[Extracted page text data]
□ □ □

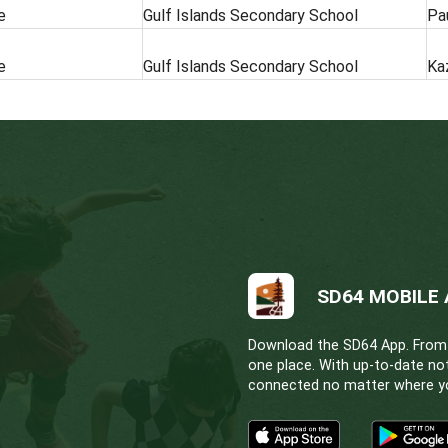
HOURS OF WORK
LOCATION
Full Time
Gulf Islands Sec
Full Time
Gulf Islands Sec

□ □ □

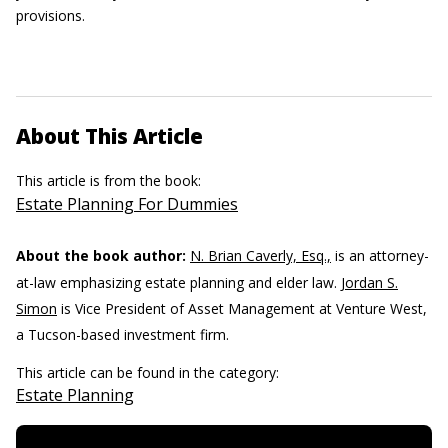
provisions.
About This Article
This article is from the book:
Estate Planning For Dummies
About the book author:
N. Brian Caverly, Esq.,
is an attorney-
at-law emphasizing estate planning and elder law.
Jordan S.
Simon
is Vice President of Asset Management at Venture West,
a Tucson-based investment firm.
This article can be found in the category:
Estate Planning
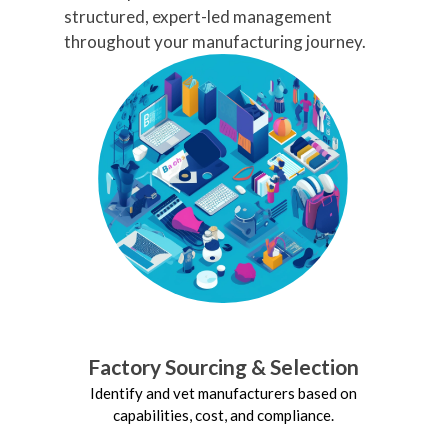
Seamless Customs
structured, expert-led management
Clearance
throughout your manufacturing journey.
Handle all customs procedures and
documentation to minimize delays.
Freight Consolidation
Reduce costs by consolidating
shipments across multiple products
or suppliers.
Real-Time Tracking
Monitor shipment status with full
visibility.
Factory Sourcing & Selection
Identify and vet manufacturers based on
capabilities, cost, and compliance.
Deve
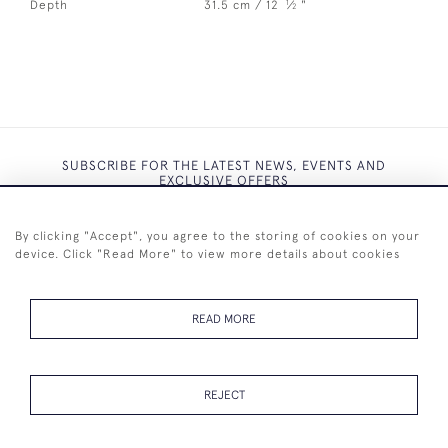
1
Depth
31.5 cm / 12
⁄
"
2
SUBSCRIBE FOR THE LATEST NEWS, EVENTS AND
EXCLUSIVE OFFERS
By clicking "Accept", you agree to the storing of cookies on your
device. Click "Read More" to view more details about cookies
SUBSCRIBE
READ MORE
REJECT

□ □ □

**EXERCISE BRIEF**
The lines to return are those with the string "SUBSCRIBE" in them; copy each from the entries above.

**COMPLETED EXERCISE**
SUBSCRIBE FOR THE LATEST NEWS, EVENTS AND
SUBSCRIBE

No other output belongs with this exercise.